Sport : Der Feind meiner Karriere

Warum sich die Eishockeytrainer Pagé und Chernomaz nicht gerne treffen

Claus Vetter

Berlin - Pierre Pagé erzählt gerne von der großen Welt des Eishockeys. Besonders von der National Hockey-League (NHL), wo sich die Welt des Eishockeys trifft. Wenn der 58 Jahre alte Kanadier von seinem zwei Jahrzehnte langen Engagement in der nordamerikanischen Liga spricht, dann fallen Namen wie der von Trainergröße Scotty Bowman oder von Torhüterlegende Patrick Roy. Rich Chernomaz, den er als Spieler bei den Calgary Flames trainierte, spielt in der persönlichen NHL-Geschichte des Trainers Pagé dagegen eine Nebenrolle. In seiner fünfjährigen Zeit in der Deutschen Eishockey- Liga (DEL) aber spielt Chernomaz eine Hauptrolle, eine unerfreuliche: Denn das erste große Trainer-Duell zwischen den beiden Kanadiern entschied der Jüngere für sich: 2004 siegte Chernomaz mit den Frankfurt Lions in der Finalserie der DEL gegen die Eisbären. Es war eine bittere Niederlage für Pagé und die Berliner, die aber nach zwei folgenden Titelgewinnen in Vergessenheit geriet.

Ab heute stehen die Kanadier in einer kleineren Serie hinter den Trainerbänken: Die Lions empfangen die Eisbären im ersten Spiel der nach dem Modus „Best of three“ ausgespielten Play-off-Qualifikation. Für Chernomaz ist es die zweite Chance, seinen ehemaligen Chef zu ärgern. Pagé spielte in seiner NHL-Zeit eine für Chernomaz unglückliche Rolle: In der Saison 1987/88 kam der Stürmer in Calgary nur in zwei NHL-Spielen zum Zuge – weil ihn der damalige Assistenztrainer Pagé nicht für stark genug hielt. Rich sei fleißig gewesen, habe aber nicht genug Talent gehabt und deshalb im Farmteam spielen müssen, sagt Pagé. „Aber Rich war ein Junge mit Charakter. Er war ein harter Arbeiter.“ Immerhin, später nominierte Pagé ihn als Coach vom Team Canada, das dann bei der WM in Schweden 1995 Bronze gewann.

Als Profi war Chernomaz ein harter Zeitgenosse, die Narben in seinem Gesicht zeugen davon.

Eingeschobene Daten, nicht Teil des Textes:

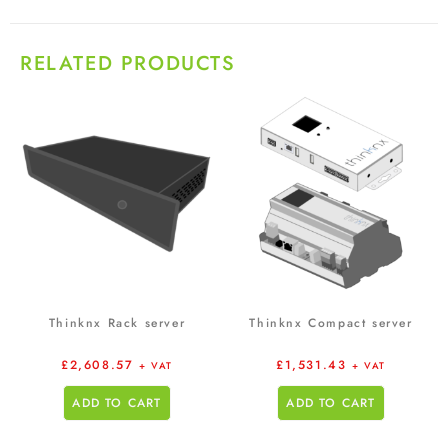
RELATED PRODUCTS
Thinknx Rack server
Thinknx Compact server
£
2,608.57
£
1,531.43
+ VAT
+ VAT
ADD TO CART
ADD TO CART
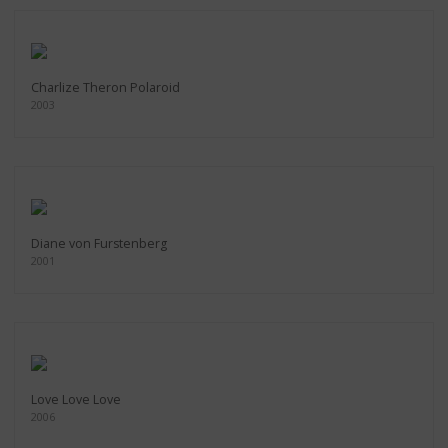
Charlize Theron Polaroid
2003
Diane von Furstenberg
2001
Love Love Love
2006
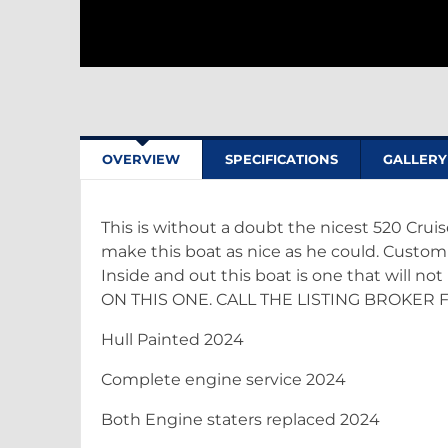
OVERVIEW
SPECIFICATIONS
GALLERY
This is without a doubt the nicest 520 Cruis
make this boat as nice as he could. Custom 
Inside and out this boat is one that will no
ON THIS ONE. CALL THE LISTING BROKER 
Hull Painted 2024
Complete engine service 2024
Both Engine staters replaced 2024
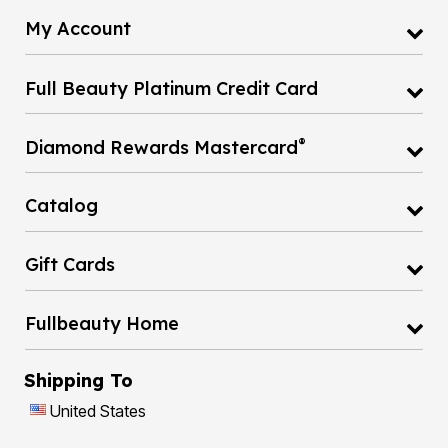
My Account
Full Beauty Platinum Credit Card
®
Diamond Rewards Mastercard
Catalog
Gift Cards
Fullbeauty Home
Shipping To
United States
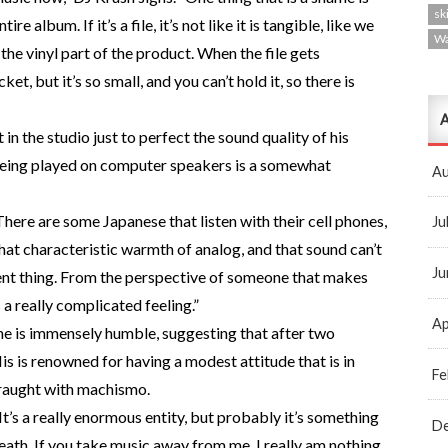
ski
 album. If it’s a file, it’s not like it is tangible, like we
W
the vinyl part of the product. When the file gets
t, but it’s so small, and you can’t hold it, so there is
A
 in the studio just to perfect the sound quality of his
 being played on computer speakers is a somewhat
Au
. There are some Japanese that listen with their cell phones,
Ju
is that characteristic warmth of analog, and that sound can’t
Ju
ferent thing. From the perspective of someone that makes
’s a really complicated feeling.”
Ap
 he is immensely humble, suggesting that after two
 His is renowned for having a modest attitude that is in
Fe
fraught with machismo.
t’s a really enormous entity, but probably it’s something
D
death. If you take music away from me, I really am nothing.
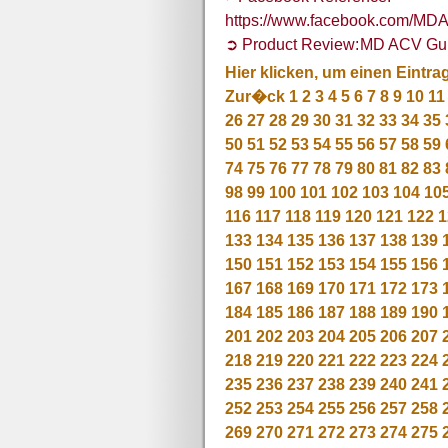
https://www.facebook.com/M
➲ Product Review: MD ACV G
Hier klicken, um einen Eintra
Zur�ck
1
2
3
4
5
6
7
8
9
10
11
26
27
28
29
30
31
32
33
34
35
50
51
52
53
54
55
56
57
58
59
74
75
76
77
78
79
80
81
82
83
98
99
100
101
102
103
104
10
116
117
118
119
120
121
122
1
133
134
135
136
137
138
139
150
151
152
153
154
155
156
167
168
169
170
171
172
173
184
185
186
187
188
189
190
201
202
203
204
205
206
207
218
219
220
221
222
223
224
235
236
237
238
239
240
241
252
253
254
255
256
257
258
269
270
271
272
273
274
275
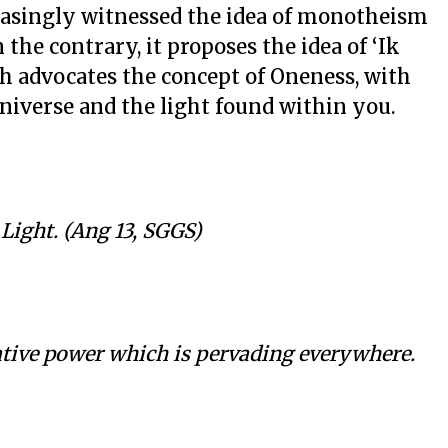
easingly witnessed the idea of monotheism
 the contrary, it proposes the idea of ‘Ik
ch advocates the concept of Oneness, with
universe and the light found within you.
 Light. (Ang 13, SGGS)
eative power which is pervading everywhere.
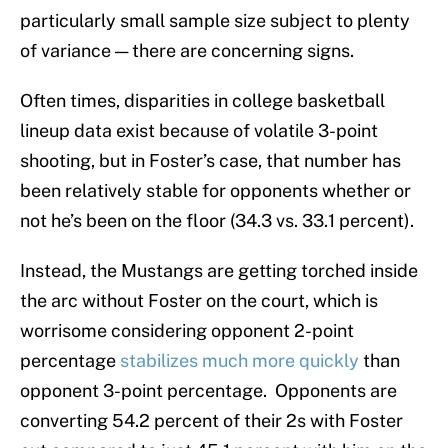
particularly small sample size subject to plenty
of variance — there are concerning signs.
Often times, disparities in college basketball
lineup data exist because of volatile 3-point
shooting, but in Foster’s case, that number has
been relatively stable for opponents whether or
not he’s been on the floor (34.3 vs. 33.1 percent).
Instead, the Mustangs are getting torched inside
the arc without Foster on the court, which is
worrisome considering opponent 2-point
percentage
stabilizes much more quickly
than
opponent 3-point percentage. Opponents are
converting 54.2 percent of their 2s with Foster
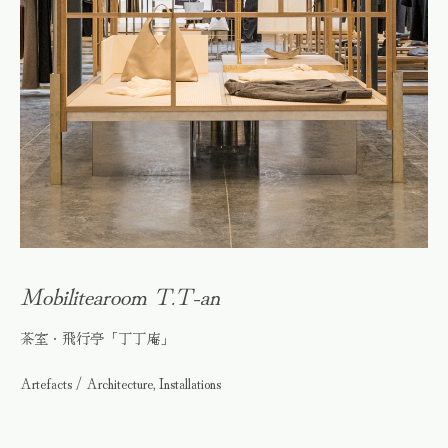
Mobilitearoom T.T-an
茶室・飛行亭「丁丁庵」
Artefacts / Architecture, Installations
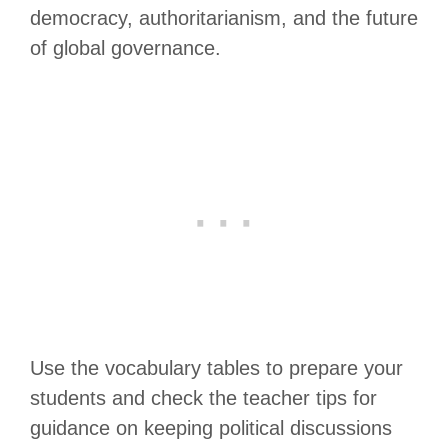
democracy, authoritarianism, and the future
of global governance.
Use the vocabulary tables to prepare your
students and check the teacher tips for
guidance on keeping political discussions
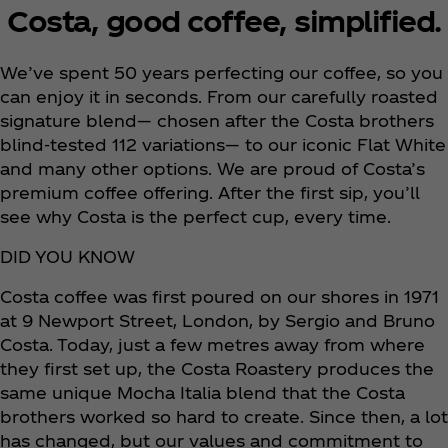
Costa, good coffee, simplified.
We’ve spent 50 years perfecting our coffee, so you
can enjoy it in seconds. From our carefully roasted
signature blend— chosen after the Costa brothers
blind-tested 112 variations— to our iconic Flat White
and many other options. We are proud of Costa’s
premium coffee offering. After the first sip, you’ll
see why Costa is the perfect cup, every time.
DID YOU KNOW
Costa coffee was first poured on our shores in 1971
at 9 Newport Street, London, by Sergio and Bruno
Costa. Today, just a few metres away from where
they first set up, the Costa Roastery produces the
same unique Mocha Italia blend that the Costa
brothers worked so hard to create. Since then, a lot
has changed, but our values and commitment to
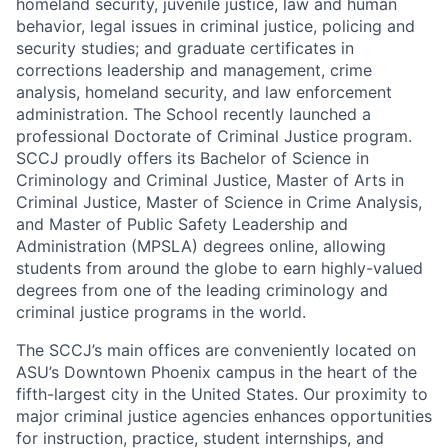
homeland security, juvenile justice, law and human
behavior, legal issues in criminal justice, policing and
security studies; and graduate certificates in
corrections leadership and management, crime
analysis, homeland security, and law enforcement
administration. The School recently launched a
professional Doctorate of Criminal Justice program.
SCCJ proudly offers its Bachelor of Science in
Criminology and Criminal Justice, Master of Arts in
Criminal Justice, Master of Science in Crime Analysis,
and Master of Public Safety Leadership and
Administration (MPSLA) degrees online, allowing
students from around the globe to earn highly-valued
degrees from one of the leading criminology and
criminal justice programs in the world.
The SCCJ’s main offices are conveniently located on
ASU’s Downtown Phoenix campus in the heart of the
fifth-largest city in the United States. Our proximity to
major criminal justice agencies enhances opportunities
for instruction, practice, student internships, and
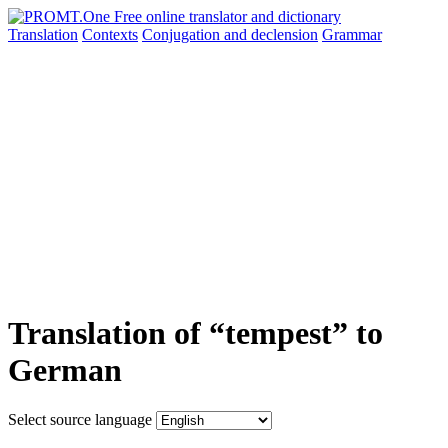
Translation
Contexts
Conjugation
and declension
Grammar
Translation of “tempest” to
German
Select source language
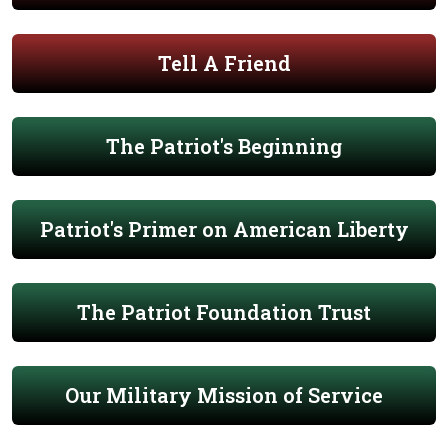
Tell A Friend
The Patriot's Beginning
Patriot's Primer on American Liberty
The Patriot Foundation Trust
Our Military Mission of Service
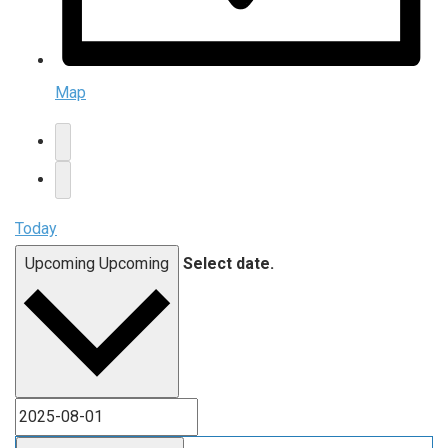
Map
Today
Upcoming
Upcoming
Select date.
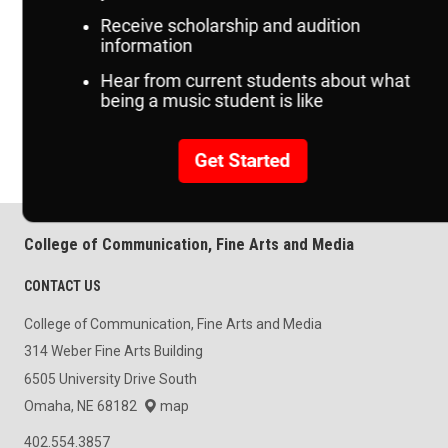
Related Resources
Festivals & Camps
Concert & Events
College of Communication, Fine Arts and Media
CONTACT US
College of Communication, Fine Arts and Media
314 Weber Fine Arts Building
6505 University Drive South
Omaha, NE 68182
map
402.554.3857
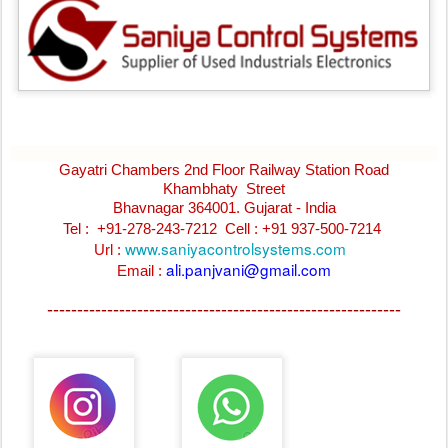
Gayatri Chambers 2nd Floor Railway Station Road
Khambhaty Street
Bhavnagar 364001. Gujarat - India
Tel : +91-278-243-7212
Cell : +91 937-500-7214
www.saniyacontrolsystems.com
Url :
ali.panjvani@gmail.com
Email :
-----------------------------------------------------------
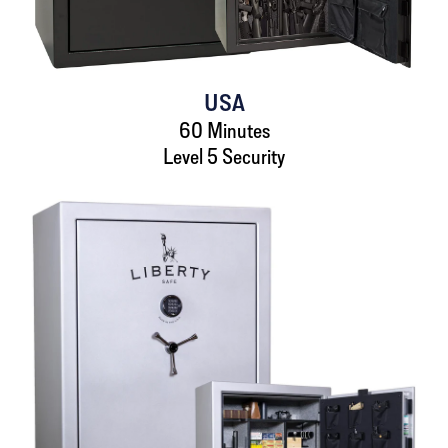
USA
60 Minutes
Level 5 Security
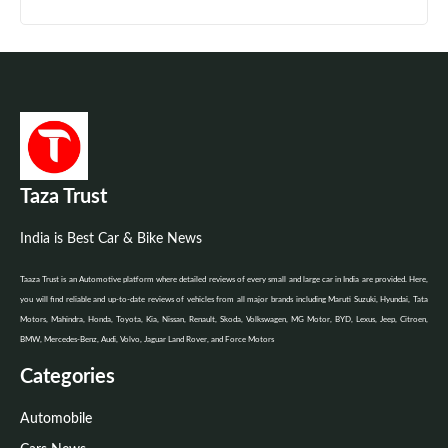
Taza Trust
India is Best Car & Bike News
Taaza Trust is an Automotive platform where detailed reviews of every small and large car in India are provided. Here,
you will find reliable and up-to-date reviews of vehicles from all major brands including Maruti Suzuki, Hyundai, Tata
Motors, Mahindra, Honda, Toyota, Kia, Nissan, Renault, Skoda, Volkswagen, MG Motor, BYD, Lexus, Jeep, Citroen,
BMW, Mercedes-Benz, Audi, Volvo, Jaguar Land Rover, and Force Motors
Categories
Automobile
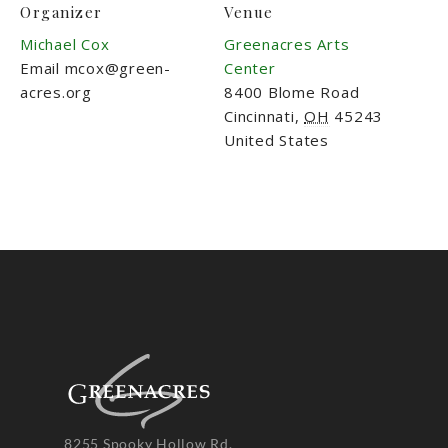
Organizer
Venue
Michael Cox
Greenacres Arts
Email
mcox@green-
Center
acres.org
8400 Blome Road
Cincinnati
,
OH
45243
United States
8255 Spooky Hollow Rd.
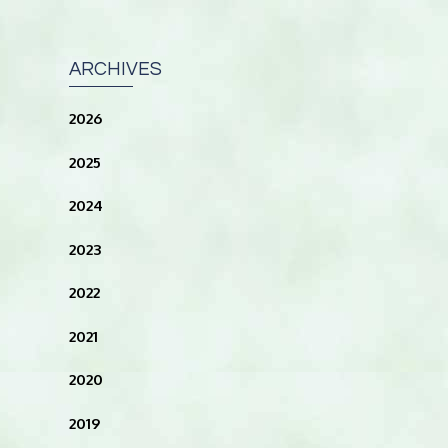
ARCHIVES
2026
2025
2024
2023
2022
2021
2020
2019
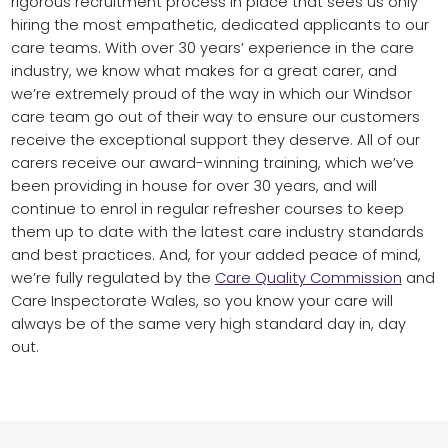
rigorous recruitment process in place that sees us only
hiring the most empathetic, dedicated applicants to our
care teams. With over 30 years’ experience in the care
industry, we know what makes for a great carer, and
we’re extremely proud of the way in which our Windsor
care team go out of their way to ensure our customers
receive the exceptional support they deserve. All of our
carers receive our award-winning training, which we’ve
been providing in house for over 30 years, and will
continue to enrol in regular refresher courses to keep
them up to date with the latest care industry standards
and best practices. And, for your added peace of mind,
we’re fully regulated by the
Care Quality Commission
and
Care Inspectorate Wales, so you know your care will
always be of the same very high standard day in, day
out.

Auch als Coach lässt er sein inzwischen sehr reifes Frankfurter Team eher hart als zurückhaltend agieren. Daher erwartet Pagé ab heute heftige körperliche Attacken der Hessen, die mit Abstand das unfairste Team der DEL-Hauptrunde waren. „Die haben 110 Zwei-Minuten-Strafen mehr als wir kassiert“, sagt Pagé. „Das muss man sich mal vorstellen.“ Er glaubt, dass Chernomaz versuchen wird, die Berliner zu provozieren, damit die sich Spieldauerstrafen einhandeln. „So haben das die Frankfurter damals im Finale mit Micki Dupont gemacht“, sagt Pagé. „Für Freitag erwarte ich, dass sie Andy Roach und Deron Quint angreifen.“ Die beiden US-Amerikaner sind die besten Verteidiger der Berliner.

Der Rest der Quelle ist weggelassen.